Migration tips our population over 24 million
The Australian population was expected to tick over to 24 million at 12.51am on Tuesday, with more than half of that growth driven by new migrants.
The milestone saw Australia match the Chinese city of Shanghai, which houses a similar number of people in less than a thousandth of the space.
The Australian Bureau of Statistics (ABS) has mapped the growth in Australia’s population, starting at 5 million people in 1918 and rising to the present day.
The latest population figure of 24 million is drawn from the ABS population clock, which shows a projected rate of population growth based on 12-monthly population estimates.
It anticipates a population increase of one person every 91 seconds, based on known birth, death and migration rates.
Based on these rates Australia will reach a population of 25 million in 2018 and 50 million in 2086. By then the global population will have reached 10.6 billion, according to UN forecasts.
The ABS says migration made up more than half the population increase in the year to July 2015 – at 54 per cent – with birth rates dropping.
That figure is down from 2009, when overseas migration accounted for 66 per cent of the population growth.
The ABS says overseas migration overtook the birth rate as the main source of Australia’s population rate in 2006, two years after the former treasurer Peter Costello urged Australia couples to have “one for the father, one for the mother and one for the country”.
However, the fertility rate was barely boosted by Costello’s plea, showing only a marginal increase from 1.75 in 2004 to 1.8 in 2015 – a lower rate than New Zealand and the United Kingdom and significantly lower than Indonesia – which matches the global fertility rate at 2.5 – but a higher rate than Taiwan, Japan, China and Canada.
But Australia’s population of 24 million falls far short of early predictions. In the 1800s Australia was compared with the US and Melbourne, at the height of the gold rush, was known as ‘the Chicago of the south’.
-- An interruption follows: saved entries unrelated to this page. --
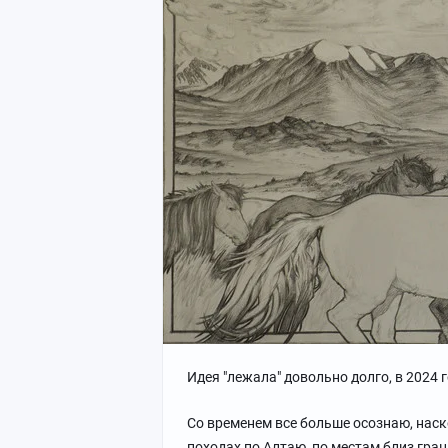
Идея "лежала" довольно долго, в 2024 
Со временем все больше осознаю, нас
походах по Алтаю, по местам близ гра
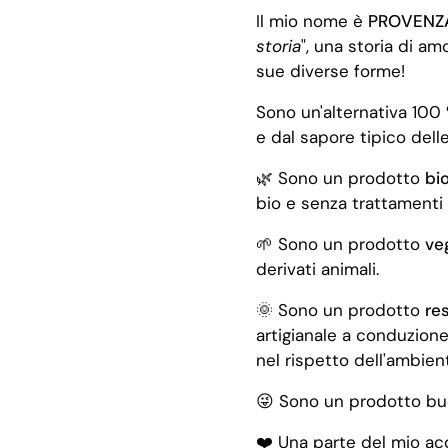
Il mio nome è
PROVEN
storia
", una storia di amo
sue diverse forme!
Sono un'alternativa 100 
e
dal sapore tipico dell
🌿 Sono un prodotto
bi
bio e senza trattamenti
🌱 Sono un prodotto
ve
derivati animali.
🌞 Sono un prodotto
re
artigianale a conduzione
nel rispetto dell'ambien
😜 Sono un prodotto buo
❤️ Una parte del mio ac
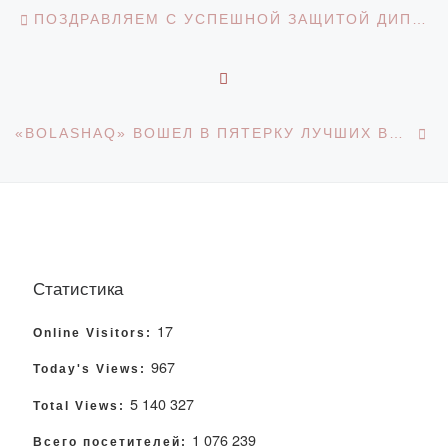
Навигация по записям
Предыдущая запись
ПОЗДРАВЛЯЕМ С УСПЕШНОЙ ЗАЩИТОЙ ДИПЛОМОВ!
ОБРАТНО К СПИСКУ З
С
«BOLASHAQ» ВОШЕЛ В ПЯТЕРКУ ЛУЧШИХ ВУЗОВ КАЗАХСТАНА!
Статистика
17
Online Visitors:
967
Today's Views:
5 140 327
Total Views:
1 076 239
Всего посетителей:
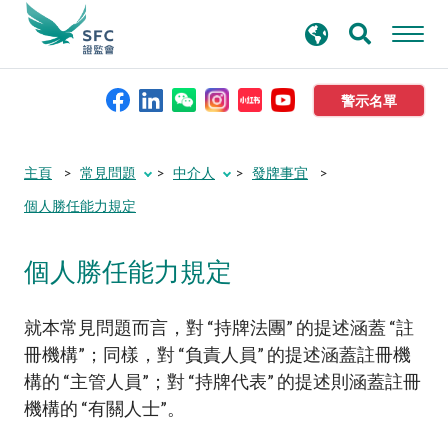
搜
進階搜尋
尋
關
鍵
警示名單
字
本會簡介
主頁
常見問題
中介人
發牌事宜
個人勝任能力規定
監管職能
個人勝任能力規定
規則及標準
就本常見問題而
言
，對 “持牌法團” 的提述涵蓋 “註
資料庫
冊機構”；同樣，對 “負責人員” 的提述涵蓋註冊機
構的 “主管人員”；對 “持牌代表” 的提述則涵蓋註冊
新聞稿及公布
機構的 “有關人士”
。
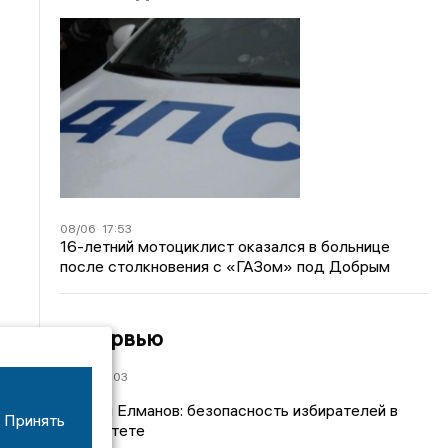
08/06
17:53
16-летний мотоциклист оказался в больнице
после столкновения с «ГАЗом» под Добрым
Интервью
21/07
19:03
Сергей Елманов: безопасность избирателей в
Принять
приоритете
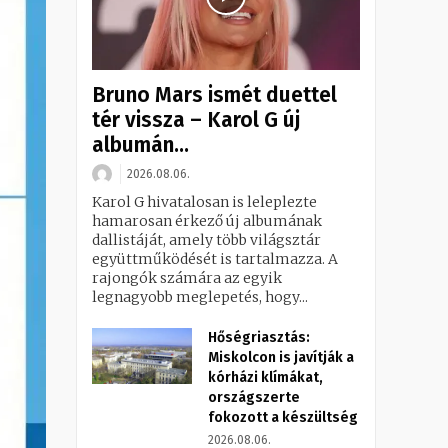
Bruno Mars ismét duettel
tér vissza – Karol G új
albumán...
2026.08.06.
Karol G hivatalosan is leleplezte
hamarosan érkező új albumának
dallistáját, amely több világsztár
együttműködését is tartalmazza. A
rajongók számára az egyik
legnagyobb meglepetés, hogy...
Hőségriasztás:
Miskolcon is javítják a
kórházi klímákat,
országszerte
fokozott a készültség
2026.08.06.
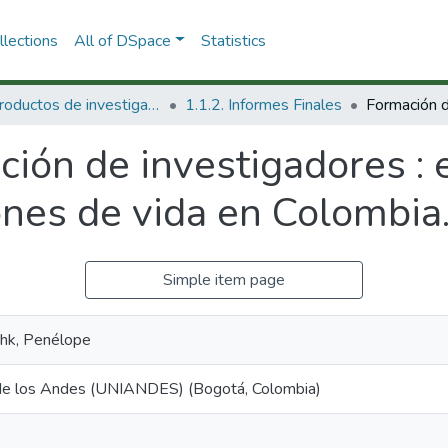
lections
All of DSpace
Statistics
1.1 Productos de investigación
1.1.2. Informes Finales
ión de investigadores : 
ones de vida en Colombia
Simple item page
hk, Penélope
de los Andes (UNIANDES) (Bogotá, Colombia)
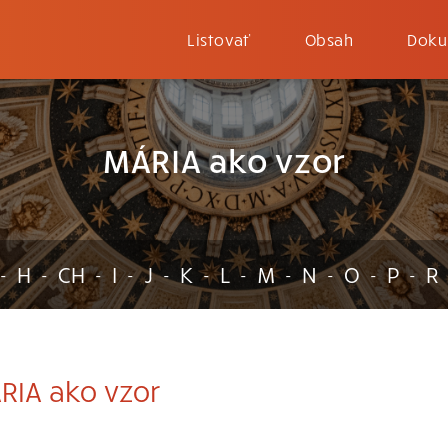
Listovať
Obsah
Doku
MÁRIA ako vzor
H
CH
I
J
K
L
M
N
O
P
R
-
-
-
-
-
-
-
-
-
-
-
IA ako vzor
Many dreamt that Australia might become a new America but the nation lacked the vast fertile plains of the mid-west and the life-giving giant rivers systems of the Mississippi and Missouri.
Yet, Australia remains the only nation to claim an entire continent.
About 28 per cent of Australians today were born overseas. In Britain, that proportion is 12 per cent. In the US it is it is 13 per cent and in Japan just 1 per cent.
According to demographer Bernard Salt by the time Australia reaches 30 million people, America will no longer be the world’s largest economy and India will have more people than China.
“We might even have an Australian Prime Minister or president of Asian, Indian or Middle Eastern heritage,” Mr Salt said.
“By 50 million, the Hong Kong-Shenzhen conurbation, in Perth’s time zone, could well rival New York as the world’s most powerful business city,” he said.
“By 60 million, the baby boom and even the idea of Australia being remote from the centre of global power might all seem like curiosities from a bygone era,” Mr Salt said.